Installing libraries in glue python shell while connected to VPC

0

I am using public subnet, that has a route table with internet gateway, destination 0.0.0.0/0. I am still not able to access to pypi to download necessary libraries in glue python shell. Getting below error , any help would be appreciated. Also, if i don not connect to Redshift VPC, i am able to download libraries using --additional-python-modules. Error: Retrying (Retry(total=3, connect=None, read=None, redirect=None, status=None)) after connection broken by 'ConnectTimeoutError(<pip._vendor.urllib3.connection.HTTPSConnection object at 0x7f5213a9a0>, 'Connection to pypi.org timed out. (connect timeout=15)')': /simple/geopy/

1 Answer
0

If the attempt is actually being made from inside your VPC, it should be connected to a private subnet, with the default route pointing to a NAT gateway in a public subnet. The public subnet where the NAT gateway resides should have its default route pointing to the IGW.

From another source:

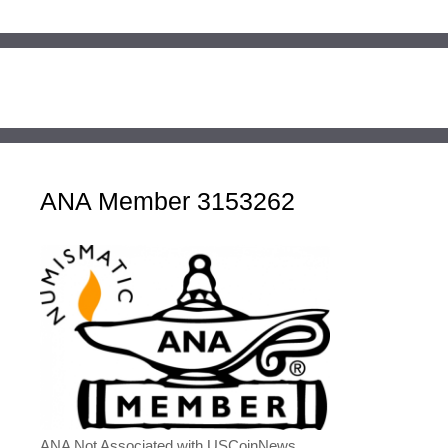
ANA Member 3153262
ANA Not Associated with USCoinNews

An IPv4-only network interface in a public subnet won't be able to connect to the internet, when it doesn't have a public IP address. The NAT gateway provides the translation capability to map the private IP to an internet-routable public IP address.

There's a diagram of this standard design here: https://docs.aws.amazon.com/vpc/latest/userguide/vpc-example-private-subnets-nat.html

EXPERT
Leo K
answered 2 months ago
profile picture
EXPERT
reviewed 2 months ago
  • Once i create private subnet in same availability zone , i will need to use private subnet for vpc connection in glue and not the public subnet?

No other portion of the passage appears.